Григорий Иванович поморщился.
— Выходит, и такого дела сами не осилим.
— Не осилим, — спокойно ответил председатель колхоза и положил карандаш на стол.
Перед началом заседания Цымбал увидел Настю Гаврилюк. Он подошел к ней и, улыбаясь в усы, сказал:
— А я все-таки хочу поддержать вашу кандидатуру, Настасья Васильевна.

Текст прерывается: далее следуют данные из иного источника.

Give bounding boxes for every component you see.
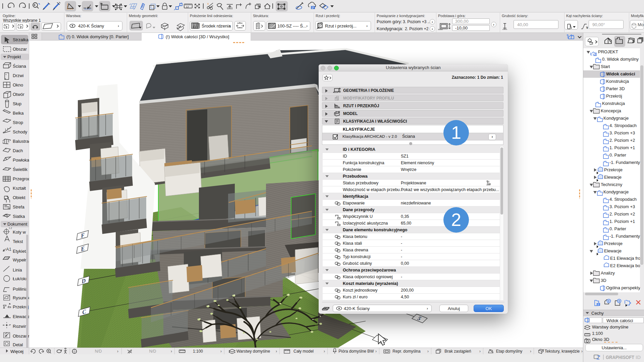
- svg-text:A1: A1: [6, 247, 11, 252]
- svg-text:D: D: [81, 277, 86, 285]
- svg-text:1.2: 1.2: [9, 227, 12, 229]
- svg-text:ID: ID: [636, 354, 641, 360]
- svg-text:E: E: [80, 245, 85, 252]
- svg-text:GRAPHISOFT: GRAPHISOFT: [606, 354, 634, 360]
- svg-text:α: α: [586, 26, 588, 29]
- svg-text:12: 12: [186, 5, 189, 8]
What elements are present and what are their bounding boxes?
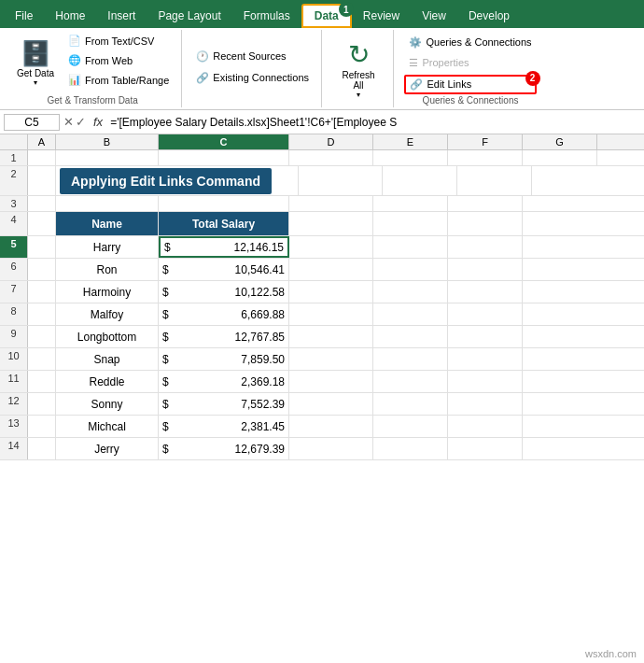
cell-a14[interactable] <box>28 438 56 459</box>
cell-a1[interactable] <box>28 150 56 165</box>
cell-a5[interactable] <box>28 236 56 258</box>
cell-f10[interactable] <box>448 348 523 370</box>
recent-sources-button[interactable]: 🕐 Recent Sources <box>191 48 314 65</box>
cell-e2[interactable] <box>383 166 457 195</box>
cell-c9[interactable]: $ 12,767.85 <box>159 326 289 347</box>
cell-a2[interactable] <box>28 166 56 195</box>
get-data-button[interactable]: 🗄️ Get Data ▾ <box>11 32 60 93</box>
col-header-f[interactable]: F <box>448 134 523 149</box>
tab-data[interactable]: Data 1 <box>301 4 352 28</box>
cell-a11[interactable] <box>28 371 56 392</box>
cell-a12[interactable] <box>28 393 56 415</box>
cell-e3[interactable] <box>373 196 448 211</box>
cell-d3[interactable] <box>289 196 373 211</box>
from-web-button[interactable]: 🌐 From Web <box>63 51 174 69</box>
cell-b8[interactable]: Malfoy <box>56 303 159 325</box>
cell-e7[interactable] <box>373 281 448 303</box>
cell-e9[interactable] <box>373 326 448 347</box>
cell-b14[interactable]: Jerry <box>56 438 159 459</box>
cell-f14[interactable] <box>448 438 523 459</box>
col-header-a[interactable]: A <box>28 134 56 149</box>
cell-d11[interactable] <box>289 371 373 392</box>
cell-c1[interactable] <box>159 150 289 165</box>
cell-a6[interactable] <box>28 259 56 280</box>
cell-f8[interactable] <box>448 303 523 325</box>
col-header-b[interactable]: B <box>56 134 159 149</box>
cell-b2-title[interactable]: Applying Edit Links Command <box>56 166 299 195</box>
col-header-e[interactable]: E <box>373 134 448 149</box>
cell-b3[interactable] <box>56 196 159 211</box>
cell-b12[interactable]: Sonny <box>56 393 159 415</box>
cell-c3[interactable] <box>159 196 289 211</box>
cell-f1[interactable] <box>448 150 523 165</box>
cell-e14[interactable] <box>373 438 448 459</box>
cell-d2[interactable] <box>299 166 383 195</box>
cell-g1[interactable] <box>523 150 597 165</box>
tab-develop[interactable]: Develop <box>457 4 521 28</box>
queries-connections-button[interactable]: ⚙️ Queries & Connections <box>404 34 536 51</box>
cell-a9[interactable] <box>28 326 56 347</box>
properties-button[interactable]: ☰ Properties <box>404 54 536 72</box>
existing-connections-button[interactable]: 🔗 Existing Connections <box>191 69 314 87</box>
cell-c6[interactable]: $ 10,546.41 <box>159 259 289 280</box>
tab-insert[interactable]: Insert <box>96 4 147 28</box>
cell-e5[interactable] <box>373 236 448 258</box>
cell-c13[interactable]: $ 2,381.45 <box>159 416 289 437</box>
cell-c4-header[interactable]: Total Salary <box>159 212 289 235</box>
cell-c8[interactable]: $ 6,669.88 <box>159 303 289 325</box>
refresh-all-button[interactable]: ↻ RefreshAll ▾ <box>331 38 385 100</box>
cell-b7[interactable]: Harmoiny <box>56 281 159 303</box>
cell-b4-header[interactable]: Name <box>56 212 159 235</box>
cell-a10[interactable] <box>28 348 56 370</box>
edit-links-button[interactable]: 🔗 Edit Links 2 <box>404 75 536 94</box>
cell-c14[interactable]: $ 12,679.39 <box>159 438 289 459</box>
tab-review[interactable]: Review <box>352 4 411 28</box>
tab-page-layout[interactable]: Page Layout <box>147 4 231 28</box>
cell-d6[interactable] <box>289 259 373 280</box>
cell-c7[interactable]: $ 10,122.58 <box>159 281 289 303</box>
cell-b11[interactable]: Reddle <box>56 371 159 392</box>
cell-f9[interactable] <box>448 326 523 347</box>
cell-d7[interactable] <box>289 281 373 303</box>
cell-f3[interactable] <box>448 196 523 211</box>
cell-f6[interactable] <box>448 259 523 280</box>
cell-b10[interactable]: Snap <box>56 348 159 370</box>
cell-e12[interactable] <box>373 393 448 415</box>
cell-a7[interactable] <box>28 281 56 303</box>
cell-e6[interactable] <box>373 259 448 280</box>
from-table-range-button[interactable]: 📊 From Table/Range <box>63 71 174 89</box>
cell-b13[interactable]: Michcal <box>56 416 159 437</box>
tab-home[interactable]: Home <box>44 4 96 28</box>
cell-c10[interactable]: $ 7,859.50 <box>159 348 289 370</box>
cell-b6[interactable]: Ron <box>56 259 159 280</box>
col-header-d[interactable]: D <box>289 134 373 149</box>
cell-f11[interactable] <box>448 371 523 392</box>
cell-a13[interactable] <box>28 416 56 437</box>
from-text-csv-button[interactable]: 📄 From Text/CSV <box>63 32 174 49</box>
cell-e4[interactable] <box>373 212 448 235</box>
cell-d8[interactable] <box>289 303 373 325</box>
cell-c12[interactable]: $ 7,552.39 <box>159 393 289 415</box>
col-header-g[interactable]: G <box>523 134 597 149</box>
cell-f4[interactable] <box>448 212 523 235</box>
cell-b9[interactable]: Longbottom <box>56 326 159 347</box>
cell-d13[interactable] <box>289 416 373 437</box>
cell-c5[interactable]: $ 12,146.15 <box>159 236 289 258</box>
cell-f2[interactable] <box>457 166 532 195</box>
tab-file[interactable]: File <box>4 4 44 28</box>
cell-e8[interactable] <box>373 303 448 325</box>
cell-d1[interactable] <box>289 150 373 165</box>
cell-a3[interactable] <box>28 196 56 211</box>
cell-a8[interactable] <box>28 303 56 325</box>
cell-f5[interactable] <box>448 236 523 258</box>
tab-view[interactable]: View <box>411 4 457 28</box>
cell-e10[interactable] <box>373 348 448 370</box>
cell-f7[interactable] <box>448 281 523 303</box>
cell-d12[interactable] <box>289 393 373 415</box>
cell-a4[interactable] <box>28 212 56 235</box>
cell-d10[interactable] <box>289 348 373 370</box>
cell-e13[interactable] <box>373 416 448 437</box>
cell-f13[interactable] <box>448 416 523 437</box>
cell-b1[interactable] <box>56 150 159 165</box>
cell-d5[interactable] <box>289 236 373 258</box>
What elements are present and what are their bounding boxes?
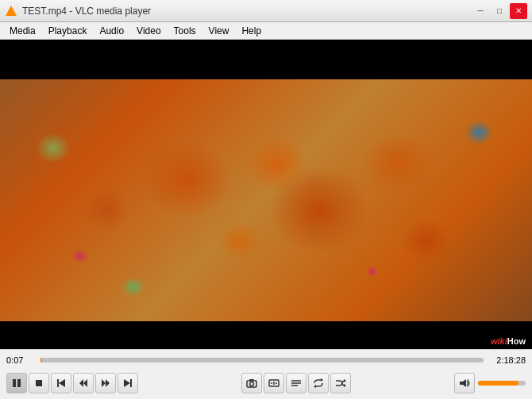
svg-marker-12 (124, 379, 130, 387)
stop-button[interactable] (29, 373, 49, 393)
svg-marker-11 (106, 379, 110, 387)
next-frame-button[interactable] (95, 373, 116, 393)
vlc-icon (5, 5, 17, 17)
svg-rect-2 (8, 14, 14, 16)
next-button[interactable] (118, 373, 138, 393)
menu-help[interactable]: Help (235, 24, 268, 38)
svg-marker-25 (314, 385, 316, 388)
volume-fill (478, 381, 519, 386)
svg-rect-5 (36, 380, 42, 386)
total-time: 2:18:28 (490, 355, 526, 365)
playback-controls (6, 373, 138, 393)
menu-view[interactable]: View (202, 24, 236, 38)
current-time: 0:07 (6, 355, 34, 365)
letterbox-bottom (0, 321, 532, 349)
minimize-button[interactable]: ─ (472, 3, 489, 19)
extra-controls (241, 373, 351, 393)
volume-bar[interactable] (478, 381, 526, 386)
maximize-button[interactable]: □ (491, 3, 508, 19)
svg-marker-30 (460, 379, 466, 387)
title-left: TEST.mp4 - VLC media player (5, 5, 151, 17)
svg-marker-7 (59, 379, 65, 387)
watermark: wikiHow (491, 336, 526, 346)
playlist-button[interactable] (286, 373, 306, 393)
volume-button[interactable] (454, 373, 475, 393)
svg-rect-6 (57, 379, 59, 387)
seek-bar[interactable] (40, 358, 484, 363)
title-controls: ─ □ ✕ (472, 3, 527, 19)
loop-button[interactable] (308, 373, 329, 393)
random-button[interactable] (330, 373, 351, 393)
svg-rect-13 (130, 379, 132, 387)
menu-playback[interactable]: Playback (42, 24, 94, 38)
extended-settings-button[interactable] (264, 373, 284, 393)
svg-marker-8 (79, 379, 83, 387)
title-text: TEST.mp4 - VLC media player (22, 6, 151, 17)
svg-marker-10 (102, 379, 106, 387)
seek-fill (40, 358, 42, 363)
video-content (0, 40, 532, 349)
buttons-row (6, 370, 526, 396)
menu-bar: Media Playback Audio Video Tools View He… (0, 22, 532, 40)
menu-video[interactable]: Video (130, 24, 167, 38)
title-bar: TEST.mp4 - VLC media player ─ □ ✕ (0, 0, 532, 22)
close-button[interactable]: ✕ (510, 3, 527, 19)
svg-marker-27 (344, 384, 346, 387)
menu-tools[interactable]: Tools (168, 24, 202, 38)
snapshot-button[interactable] (241, 373, 262, 393)
svg-marker-29 (344, 379, 346, 382)
seek-row: 0:07 2:18:28 (6, 353, 526, 367)
svg-marker-24 (321, 378, 323, 382)
menu-audio[interactable]: Audio (93, 24, 130, 38)
controls-bar: 0:07 2:18:28 (0, 349, 532, 398)
prev-button[interactable] (51, 373, 71, 393)
svg-rect-16 (249, 379, 254, 381)
svg-rect-4 (17, 379, 21, 387)
svg-marker-9 (83, 379, 87, 387)
letterbox-top (0, 40, 532, 79)
svg-rect-3 (13, 379, 16, 387)
volume-area (454, 373, 526, 393)
video-area: wikiHow (0, 40, 532, 349)
pause-button[interactable] (6, 373, 27, 393)
prev-frame-button[interactable] (73, 373, 94, 393)
svg-point-15 (250, 382, 254, 386)
menu-media[interactable]: Media (3, 24, 42, 38)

Настя испуганно оглянулась, покачала головой, сказала шепотом:
— Нет, нет… Не поеду.
И сразу же спряталась в уголок.
Цымбалу стало еще досаднее, когда немного позже он вовсе не увидел Насти. Она незаметно ушла.
И вот уже целый час заседает правление.
В большой комнате полно людей, по преимуществу женщин, и молодых и старых; расселись они звеньями. Иногда пять-шесть голов склоняются друг к дружке, шепчутся и снова внимательно слушают. В речи ораторов то та, то другая вставляет горячее словцо.
Цымбал никого не останавливает.
С укором смотрят на него члены правления Григорий Иванович и Катя Захаровна. Непорядок! Не заседание, а посиделки у околицы. Неужто Цымбалу нравится подхватывать эти колючие вопросы, слушать сердитую перепалку, когда уж и не поймешь, кто законный оратор и кто втерся без всякого права.
Особенно недоволен бригадир Зозуля. Уже всплыли наружу его «магарычные дела» и с треском провалилась кандидатура хваленой Одарки Михнюк. Он сидел в конце стола надутый, злой. А у Одарки только зубы блестят и пылает разгоревшееся лицо. Упершись руками в бока, она громко, чтоб все слышали, говорит:
— Ну, и не поеду. Большое дело… А что обещал мне бригадир воз соломы, так должны дать. Я от своего не отступлюсь.